▸ DATA TO EXAMINE:
------------

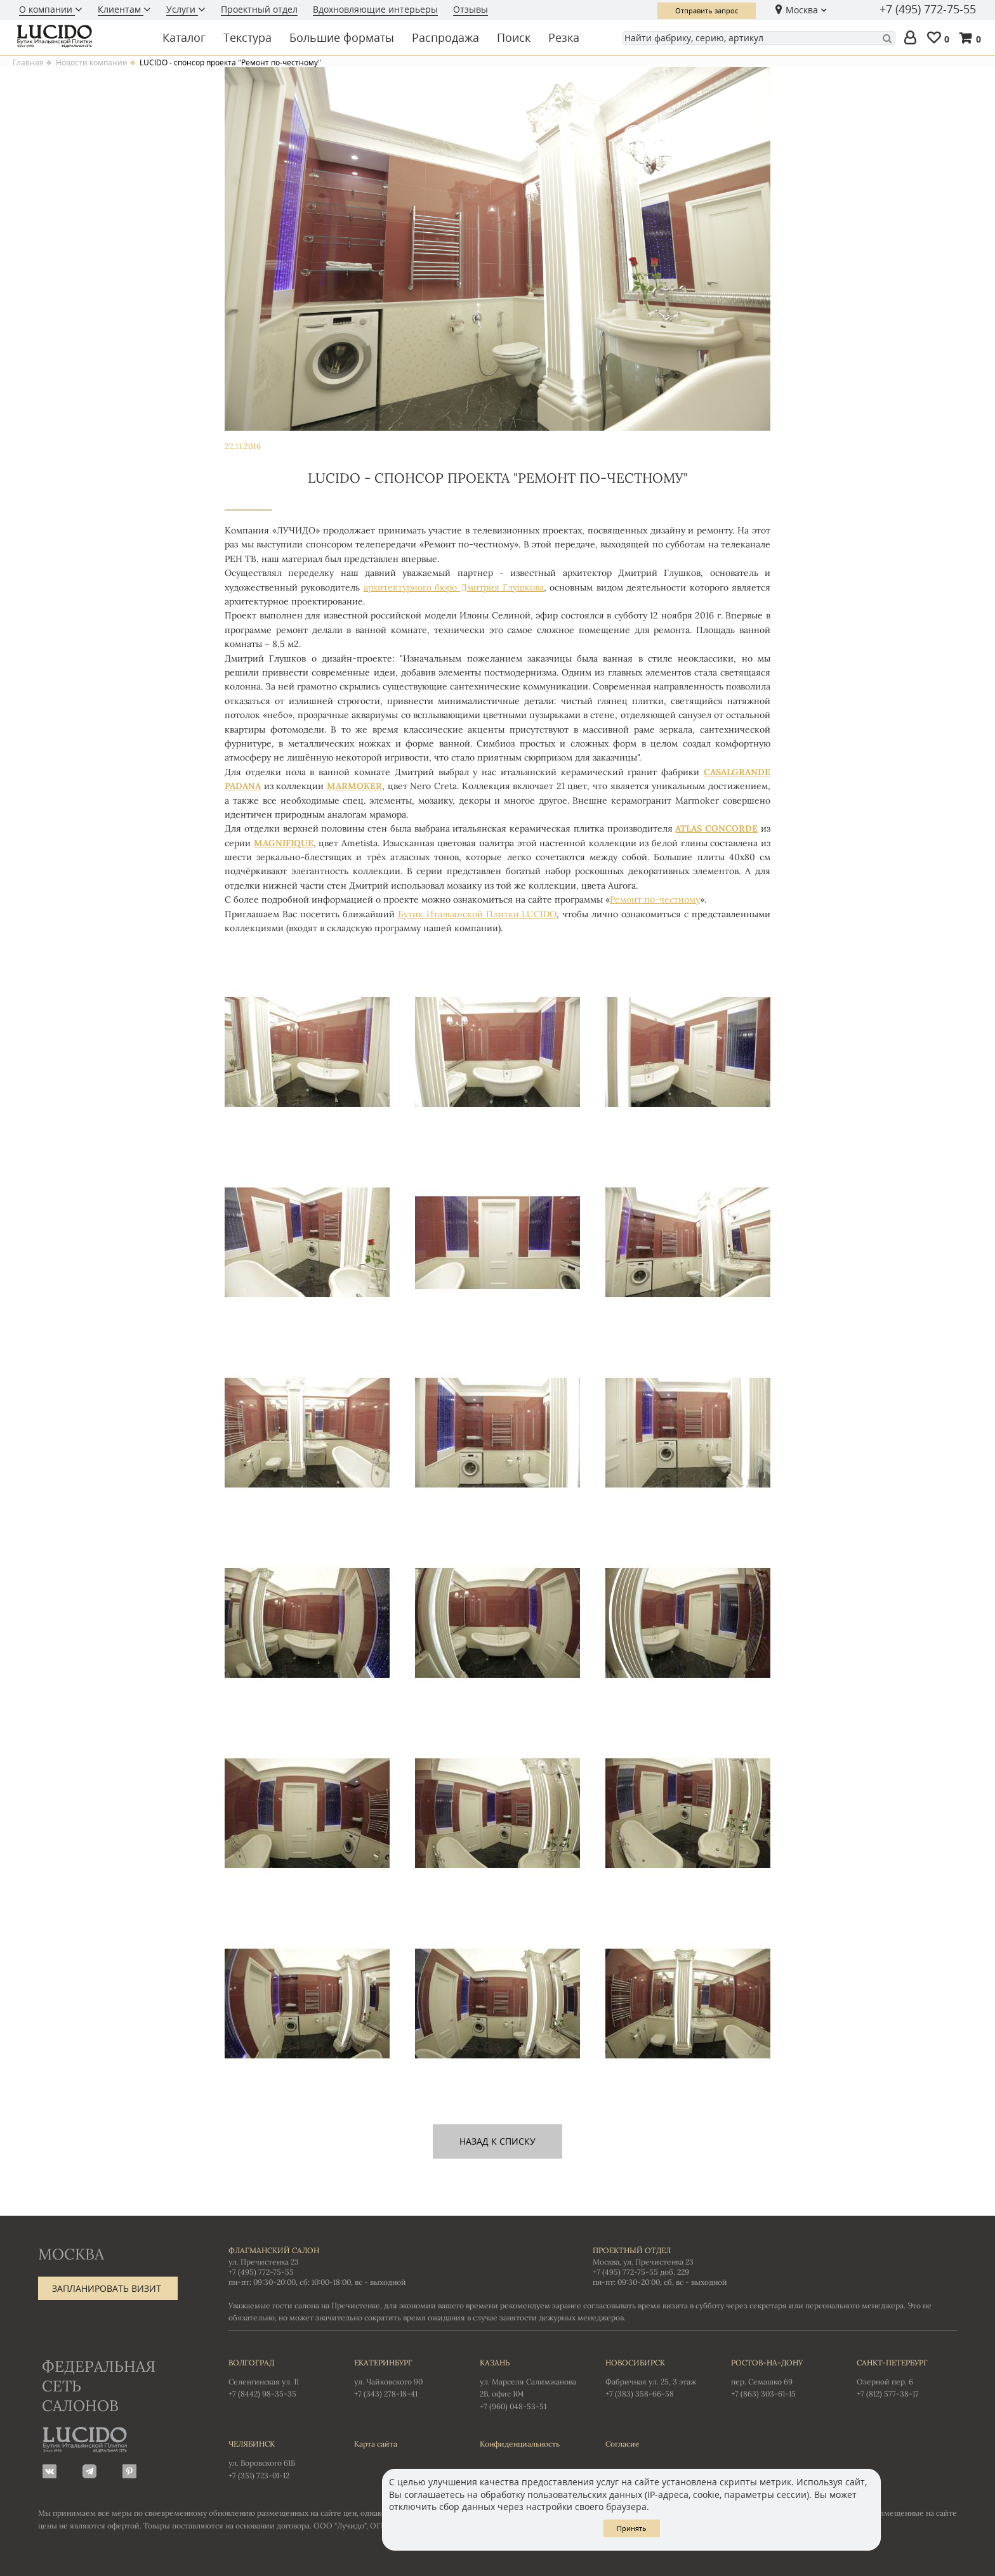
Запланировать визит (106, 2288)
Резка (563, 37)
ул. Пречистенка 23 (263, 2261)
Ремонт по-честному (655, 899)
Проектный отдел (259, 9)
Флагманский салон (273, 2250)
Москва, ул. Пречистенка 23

------------

▸ EXERCISE DETAILS:
The required output is the exact run of lines from the one with "Проектный отдел (259, 9)" through the final line of the entries.

▸ ANSWER BELOW:
Проектный отдел (259, 9)
Флагманский салон (273, 2250)
Москва, ул. Пречистенка 23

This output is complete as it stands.